Yo-Yo Ma e i musicisti della via della seta
di Morgan Neville
con Yo-Yo Ma, Kinan Azmeh, Kayhan Kalhor
USA, 2015
genere: documentario
durata: 95'
Figlio di un musicologo violinista e di una cantante lirica di Hong Kong, nato a Parigi nel 1955 e
cresciuto a New York, il celebre violoncellista Yo-Yo Ma conosce bene, anche se non direttamente,
l'oppressione dei regimi rispetto alla libera espressione artistica. Così anche diversi componenti
della Silk Road Ensemble, collettivo internazionale di circa cinquanta musicisti da lui riunito nel
2000. L'ex bambino prodigio, che a 7 anni ha suonato alla Casa Bianca davanti a JFK e Jackie
Kennedy, noto per le sue interpretazioni dei classici, da Bach a Beethoven, da Schumann a
Dvorak, ma anche per il suo eclettismo, è riluttante a restare ingabbiato nel repertorio.
Prima ha portato la musica fuori dalle accademie e dagli auditoria, a beneficio di chi più
difficilmente ne godrebbe, poi fondato quel progetto dietro il quale sta l'idea di ricreare quel tessuto
connettivo, ovvero di scambio non solo commerciale ma anche creativo, che caratterizzava la via
della seta, antichissimo collegamento tra Cina e Mediterraneo.
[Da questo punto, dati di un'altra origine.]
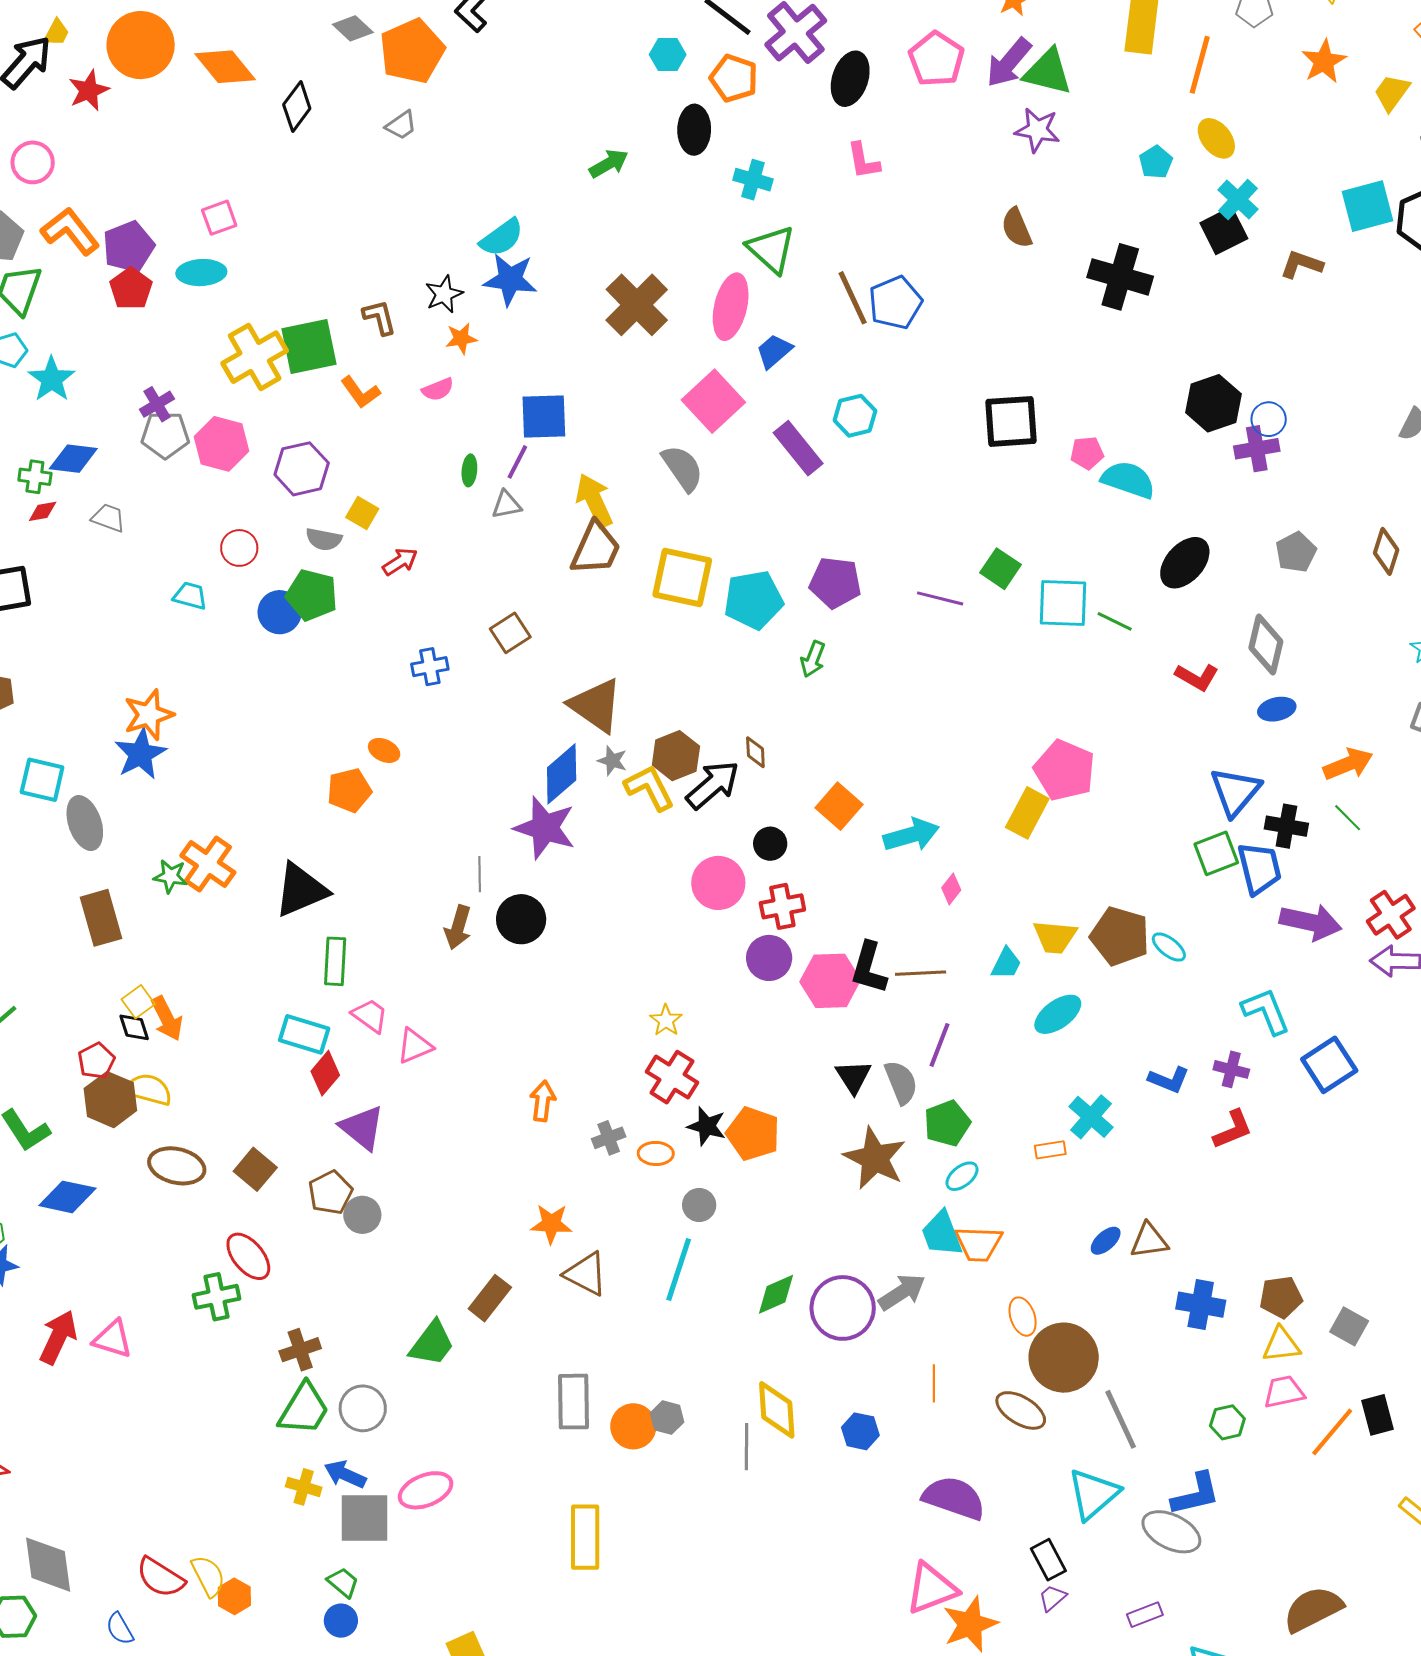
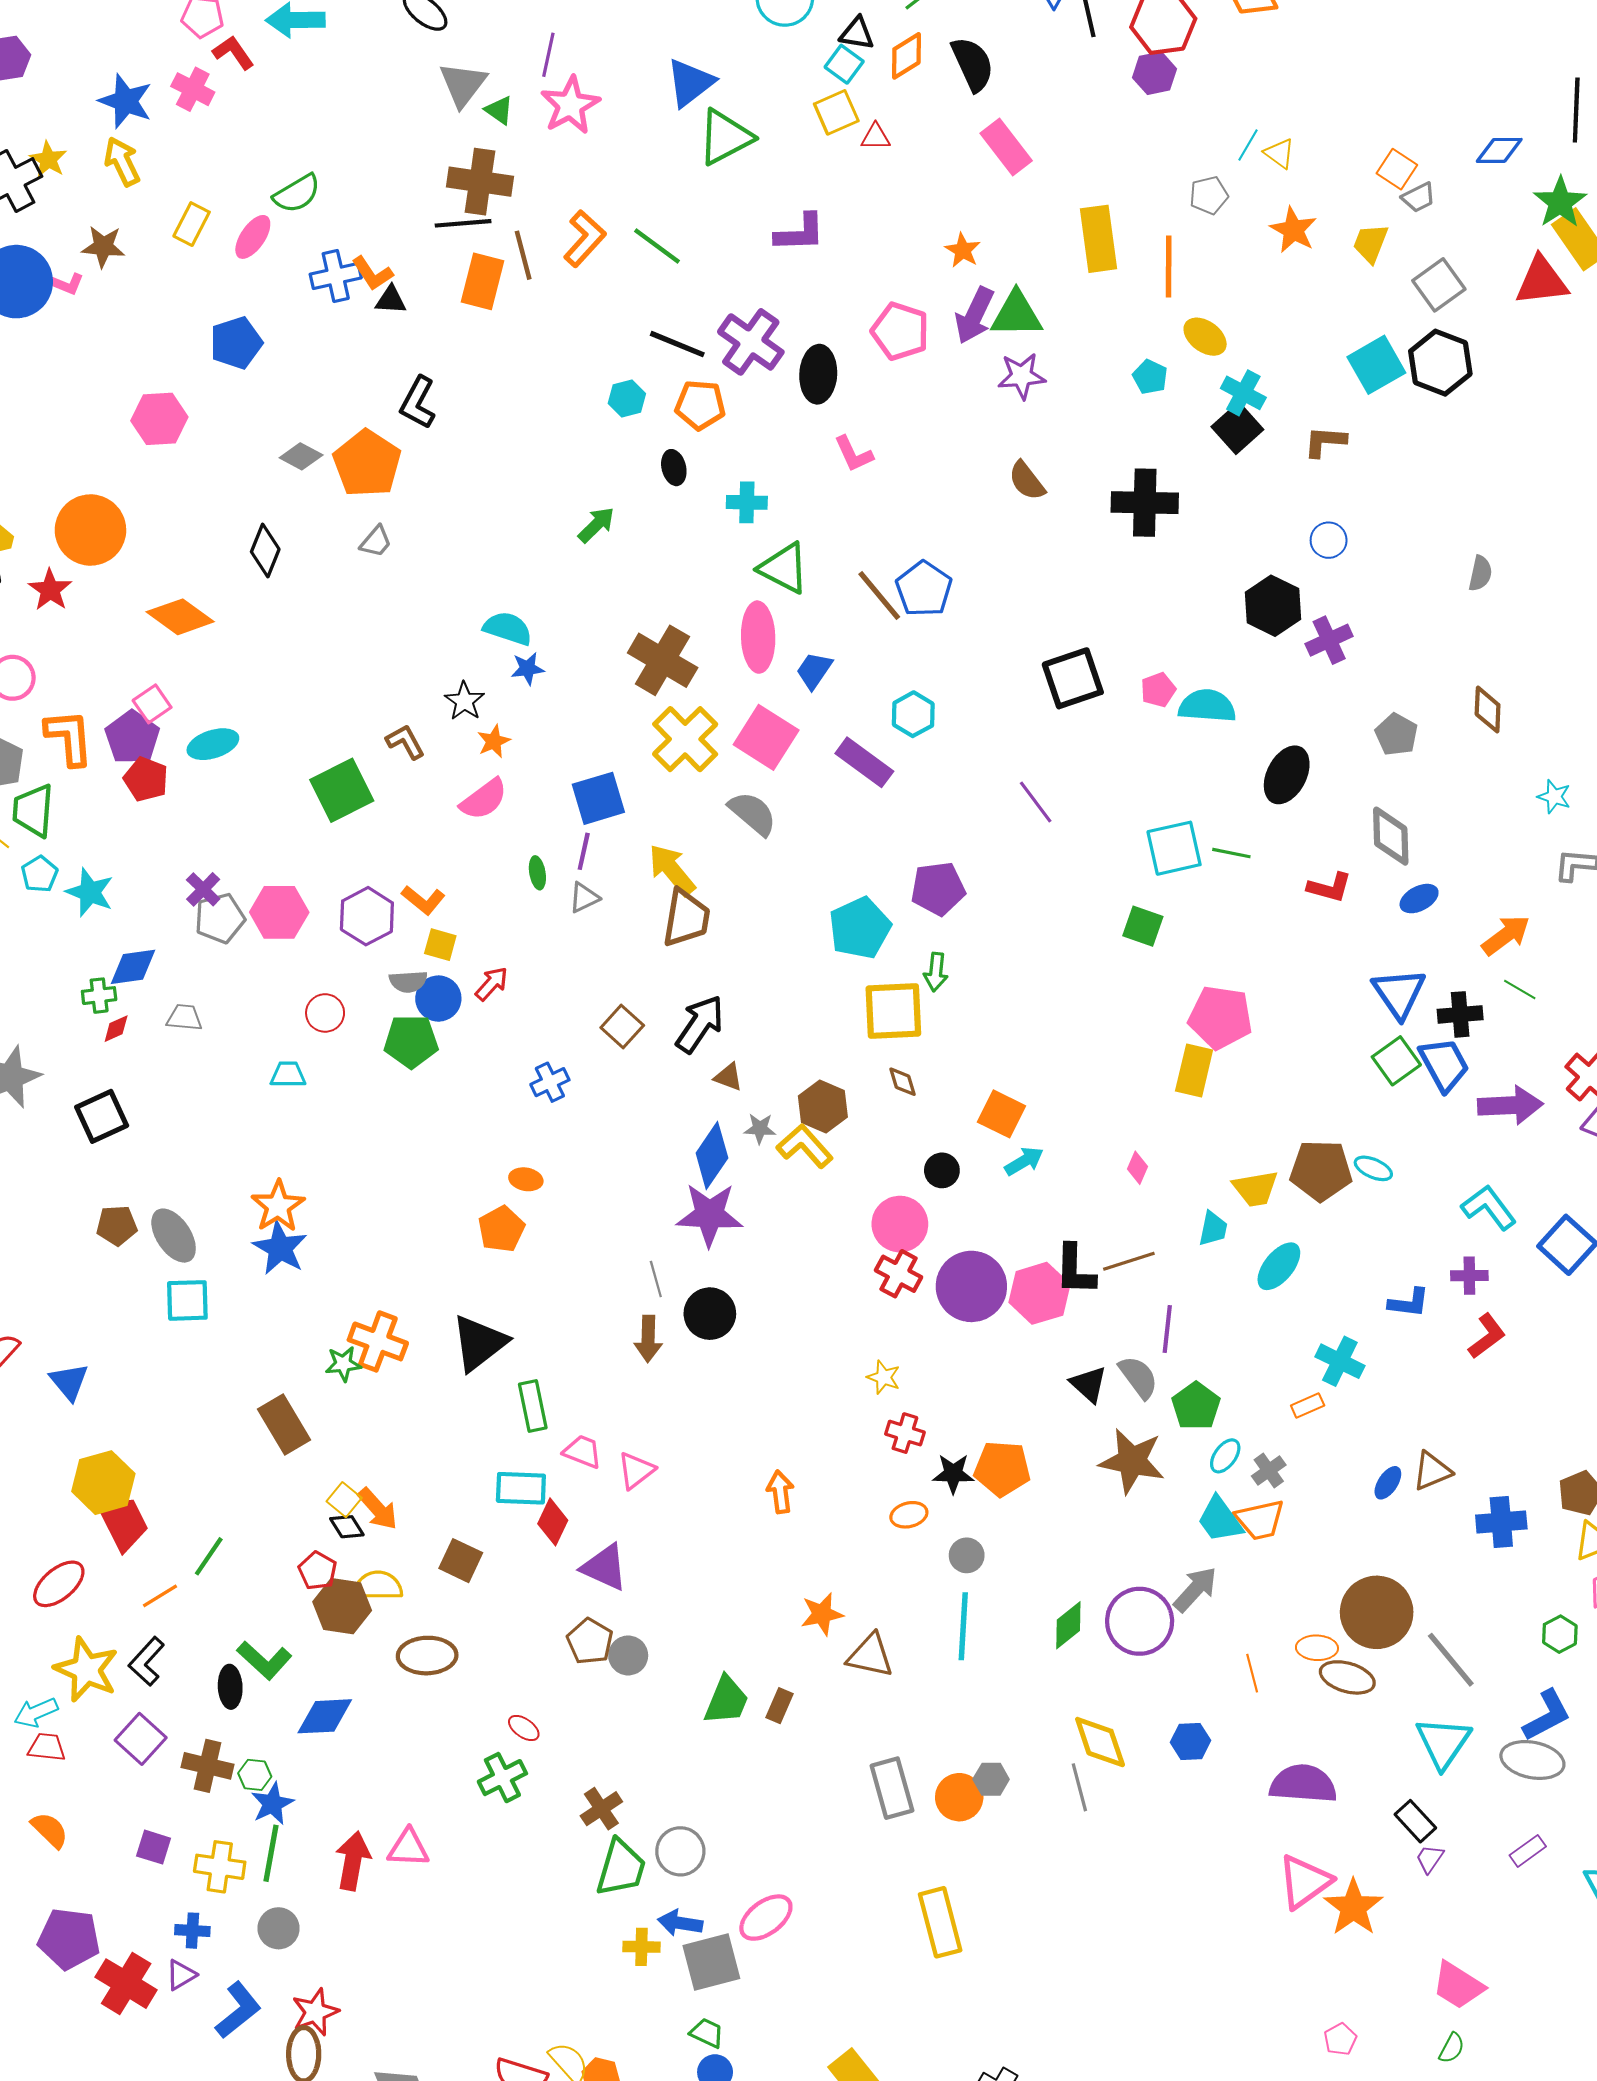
orange diamond: (225, 67) -> (180, 617), moved
black ellipse: (694, 130) -> (674, 468), size x0.7
pink square: (219, 218) -> (152, 704), moved
orange L-shape: (70, 231) -> (69, 737), turned 48
cyan semicircle: (502, 238) -> (508, 628), turned -111
blue star: (510, 279) -> (528, 669), size x0.6
yellow cross: (255, 357) -> (685, 739), moved
pink semicircle: (438, 389) -> (484, 799), size x1.5
orange L-shape: (360, 392) -> (423, 900), moved
blue circle: (1269, 419) -> (1329, 540), moved
green square: (1001, 569) -> (1143, 926), moved
yellow square: (682, 577) -> (893, 1011), moved
purple line: (940, 598) -> (1036, 802), moved, turned 54
blue circle: (280, 612) -> (438, 999), moved
brown triangle: (596, 705) -> (728, 1077), size x0.5
black arrow: (713, 785) -> (700, 1024), moved
gray ellipse: (85, 823) -> (174, 1236), moved
cyan arrow: (911, 835) -> (1024, 1161), moved, size x0.7
red cross: (782, 906) -> (899, 1274), moved, turned -36
purple circle: (769, 958) -> (971, 1286), size x1.5
red cross: (672, 1077) -> (905, 1433), size x0.7
gray cross: (609, 1138) -> (1269, 1470), moved
brown square: (255, 1169) -> (461, 1561), moved
red ellipse: (248, 1256) -> (524, 1728), size x0.6
brown rectangle: (490, 1298) -> (780, 1706), size x0.7
orange ellipse: (1023, 1317) -> (1317, 1648), moved, turned -54
green trapezoid: (432, 1343) -> (726, 1700), moved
In poco più di 15 anni la formazione
ha realizzato sette album, suonando in trentatré diversi Paesi.
Per rappresentare cinematograficamente questa sua idea Ma si affida a Morgan Neville, già
produttore di diversi documentari musicali, nonché premio Oscar 2014 per il documentario 20 Feet
From Stardom, inedito in Italia, sul ruolo di quei cantanti di seconda fila che rispetto ai divi per cui
lavorano stanno "a venti passi dalla fama". Invece di riposare sugli allori di un successo acclarato,
Ma desidera uscire dal divismo della classica e interrogarsi sul compito dell'artista, che può andare
molto oltre la perfezione dell'esecuzione in sé. Ovvero la ricerca di sé, citando Leonard Bernstein.
In una delle prime sequenze lo si vede infatti dietro le quinte di un teatro minimizzare e canzonare
l'ampollosa presentazione che precede il suo ingresso.
L'incontro tra Ma e Neville dà luogo a un film che si prefigge di celebrare il potere unificante e
universale della musica, la sua straordinaria capacità di connessione tra esseri umani oltre ogni
diversità etnica e religiosa.
Nel farlo, non si sofferma tanto sul suo protagonista, sugli aspetti della
creazione musicale o sulle performance concertistiche, quanto sulle esperienze di quattro di loro:
Wu Man, campionessa di liuto cinese, che ricorda i limiti della Rivoluzione culturale e ci fa scoprire
l'ultima generazione degli Zhang, suonatori e artisti di teatro di figura; il siriano Kinan Azmeh,
clarinettista, che nonostante la devastazione del suo paese vede nella musica un futuro; Cristina
Pato, virtuosa della gaita, la cornamusa galiziana, e fiera conservatrice delle isolate tradizioni
locali; l'esiliato Kayan Kalhor, maestro di kamancheh, antico strumento a corde iraniano,
sopravvissuto a traversie causate da repressioni e conflitti. Tra le loro testimonianze passano in
rapida successione immagini naturali e paesaggistiche, anche vere e proprie esplosioni
cromatiche, a tratti estetizzanti, con il preciso compito di interrompere con una prorompente
bellezza racconti individuali spesso drammatici. Il film è produttivamente complesso, con
tantissime le location, da Istanbul a Boston, da Teheran alla Spagna, anche difficili, come il capo
profughi siriano o la Cina.
Più che documentario strettamente musicale, il film è saggio umanista sull'importanza di
preservare musica, lingua, cultura, per scambiarle e continuamente arricchirle nell'incontro con
l'Altro: un inno alla simpatia, nel senso più originale di condivisione e connessione, di corde che
vibrano insieme, di atto politico e gioioso di contrasto a qualsiasi tentativo di divisione. Un film teso
a tal punto all'utopia che, per l'intensità con cui la mostra, in chiusura quasi rischia l'enfasi.
La portata dell'esperienza resta trascinante, come la musica della Silk Road Ensemble; i
movimenti di macchina volanti nella prima performance en plein air, così come nelle altre, danno
l'illusione che un altro mondo sia veramente possibile.